I wanted to define a couple of user commands that would toggle several global settings at the same time. I made them into command palette items using User/Default.sublime-commands
, but I could have used key shortcuts as well:
[{
"caption": "Night Mode",
"command": "set_multiple_settings",
"args": {
"font_face": "GohuFont",
"font_options": ["no_italic", "no_antialias"],
"font_size": 10,
"theme": "SoDaReloaded Dark.sublime-theme",
"color_scheme": "Sunburst Bright.tmTheme"
}
},{
"caption": "Day Mode",
"command": "set_multiple_settings",
"args": {
"font_face": "Inconsolata",
"font_options": [],
"font_size": 11.5,
"theme": "SoDaReloaded Light.sublime-theme",
"color_scheme": "Dawn.tmTheme"
}
}]
I couldn’t find a simple way to do this, so I wrote a very simple plugin:
# set_multiple_settings.py
import sublime, sublime_plugin
# Takes a map of settings as "args" and applies them globally,
# overwriting those in Preferences.sublime-settings
class SetMultipleSettingsCommand(sublime_plugin.ApplicationCommand):
def run(self, **args):
settings = sublime.load_settings('Preferences.sublime-settings')

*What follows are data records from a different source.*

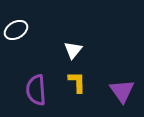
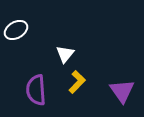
white triangle: moved 8 px left, 4 px down
yellow L-shape: rotated 45 degrees clockwise
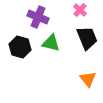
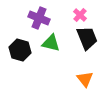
pink cross: moved 5 px down
purple cross: moved 1 px right, 1 px down
black hexagon: moved 3 px down
orange triangle: moved 3 px left
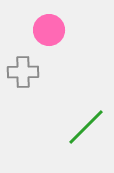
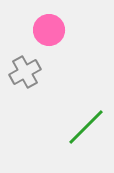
gray cross: moved 2 px right; rotated 28 degrees counterclockwise
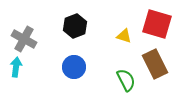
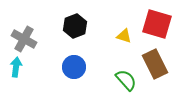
green semicircle: rotated 15 degrees counterclockwise
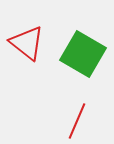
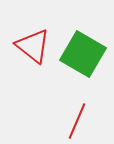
red triangle: moved 6 px right, 3 px down
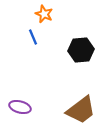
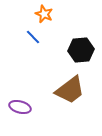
blue line: rotated 21 degrees counterclockwise
brown trapezoid: moved 11 px left, 20 px up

for name, value in args.items():
settings.set(name, value)
sublime.save_settings('Preferences.sublime-settings')
I’m not knowledgeable at all about ST internals, I just know Python. I took inspiration from run_multiple_commands and from a CycleSetting.py
that I happened to have in my User folder, that I don’t remember where it came from.